Hauer: “I want that <buzzard>.” (it sounded like the voice of the guy who used to say “butter” in the old PArkay margarine commercials).

Williams: “What <buzzard>?” (Again, sounding like the “butter” guy from Parkay commericals.)

Stallone: “Me.”

Animal House usually gets butchered. However, the local FOX affiliate, before FOX even existed and they were just a new independent, showed the movie with NO editing.

10 was a good example (the earliest?) of a director shooting made-for-TV scenes to replace the naughty bits.

The police line-up scene from The Usual Suspects:

“Give me the keys, you fucking cocksucker”
becomes
“Give me the keys, you fairy godmother!”

I think it was Pulp Fiction in which “motherfucker” became “melon farmer”.

My favorite cut is from Animal House.

  • Spoiler Alert * (Though if you haven’t seen the movie by now, it probably won’t spoil much)

At the end of the movie, when the Deltas have destroyed the reviewing stand for the dignataries watching the Homecoming parade, Mrs. Wormer (from the ruins) says to the Mayor:

{original) “You can take your thumb out of my ass any time now, Carmine.”

(TV edit) “You can move your hand any time now, Carmine.”

Huh!?!

Over here in the UK they are not too bad for editing films, it depends on what time they are shown. After the “watershed” (9pm) most swearing gets through,and violence, sex, nudity. they tend to cut little bits out, but not so much as to damamge the whole story.

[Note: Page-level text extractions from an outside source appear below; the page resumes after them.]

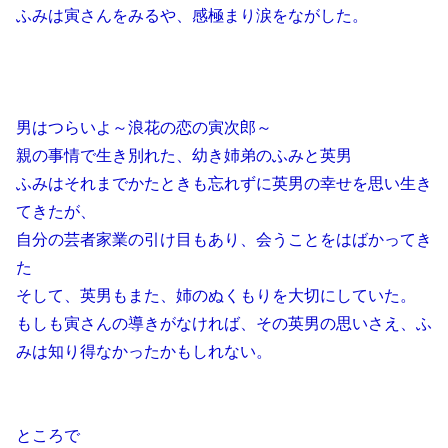
ふみは寅さんをみるや、感極まり涙をながした。
男はつらいよ～浪花の恋の寅次郎～
親の事情で生き別れた、幼き姉弟のふみと英男
ふみはそれまでかたときも忘れずに英男の幸せを思い生き
てきたが、
自分の芸者家業の引け目もあり、会うことをはばかってき
た
そして、英男もまた、姉のぬくもりを大切にしていた。
もしも寅さんの導きがなければ、その英男の思いさえ、ふ
みは知り得なかったかもしれない。
ところで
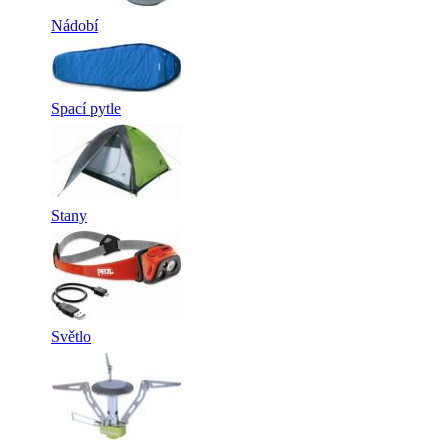
Nádobí
Spací pytle
Stany
Světlo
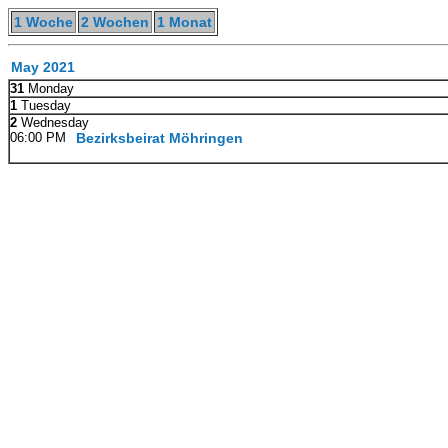
1 Woche
2 Wochen
1 Monat
May 2021
31
Monday
1
Tuesday
2
Wednesday
06:00 PM
Bezirksbeirat Möhringen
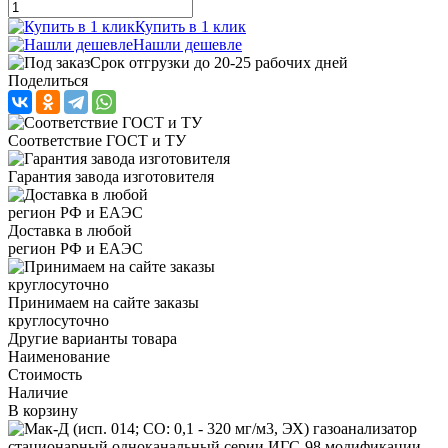
Купить в 1 клик
Нашли дешевле
Срок отгрузки до 20-25 рабочих дней
Поделиться
Соответствие ГОСТ и ТУ
Гарантия завода изготовителя
Доставка в любой
регион РФ и ЕАЭС
Принимаем на сайте заказы
круглосуточно
Другие варианты товара
Наименование
Стоимость
Наличие
В корзину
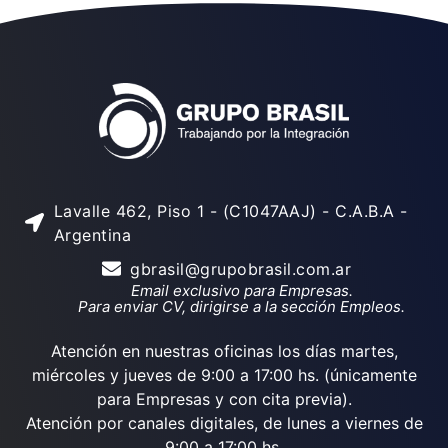
Lavalle 462, Piso 1 - (C1047AAJ) - C.A.B.A -
Argentina
gbrasil@grupobrasil.com.ar
Email exclusivo para Empresas.
Para enviar CV, dirigirse a la sección Empleos.
Atención en nuestras oficinas los días martes,
miércoles y jueves de 9:00 a 17:00 hs. (únicamente
para Empresas y con cita previa).
Atención por canales digitales, de lunes a viernes de
9:00 a 17:00 hs.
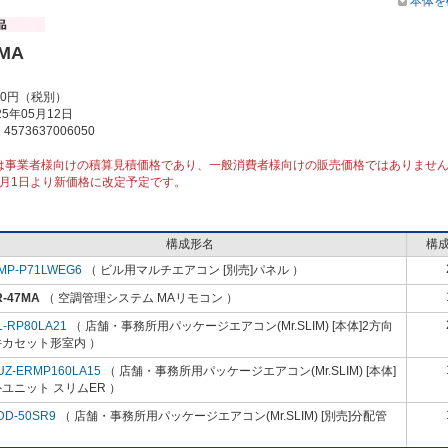
本体を
7MA
00円（税別）
5年05月12日
573637006050
は事業者様向けの積算見積価格であり、一般消費者様向けの販売価格ではありませ
10月1日より新価格に改定予定です。
構成形名
構
MP-P71LWEG6
（ ビル用マルチエアコン [別売]パネル ）
R-47MA
（ 空調管理システム MAリモコン ）
L-RP80LA21
（ 店舗・事務所用パッケージエアコン(Mr.SLIM) [本体]2方向
井カセット形室内 ）
UZ-ERMP160LA15
（ 店舗・事務所用パッケージエアコン(Mr.SLIM) [本体]
ユニット スリムER ）
DD-50SR9
（ 店舗・事務所用パッケージエアコン(Mr.SLIM) [別売]分配管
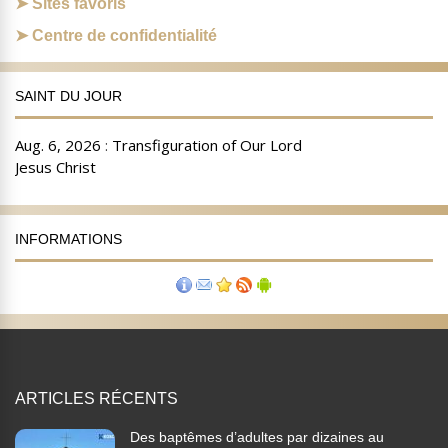
Sites favoris
Centre de confidentialité
SAINT DU JOUR
INFORMATIONS
ARTICLES RÉCENTS
Des baptêmes d’adultes par dizaines au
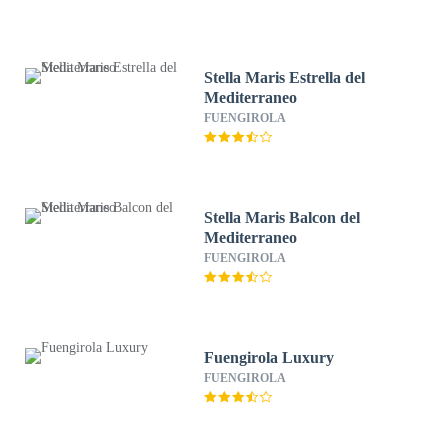
Stella Maris Estrella del
Mediterraneo
FUENGIROLA
Stella Maris Balcon del
Mediterraneo
FUENGIROLA
Fuengirola Luxury
FUENGIROLA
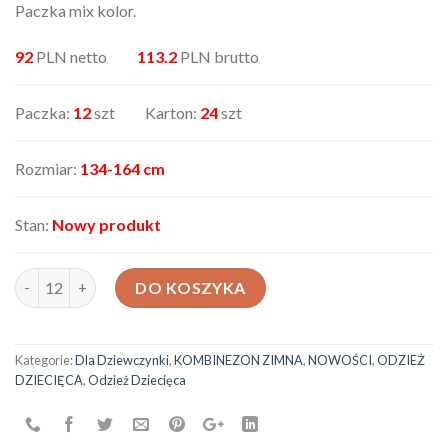
Paczka mix kolor.
92
PLN netto
113.2
PLN brutto
Paczka:
12
szt Karton:
24
szt
Rozmiar:
134-164 cm
Stan:
Nowy produkt
ilość Kombinezon narciarski 3061B
DO KOSZYKA
Kategorie:
Dla Dziewczynki
,
KOMBINEZON ZIMNA
,
NOWOŚCI
,
ODZIEŻ
DZIECIĘCA
,
Odzież Dziecięca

There was one bit in True Lies where they cut quite a bit out of a fight scene. One moment there were loads of guys around, then he beats two up and the rest are suddenly sprawled all over the floor.

One thing that does pis me off though is the way they edit tv shows. The put them on at times which are not suited to the show’s content, then proceed to rip them to bits. The main one is Angel, which is shown at 6pm, waaay to early, IMHO. More shots of people just miraculously falling over unconscious.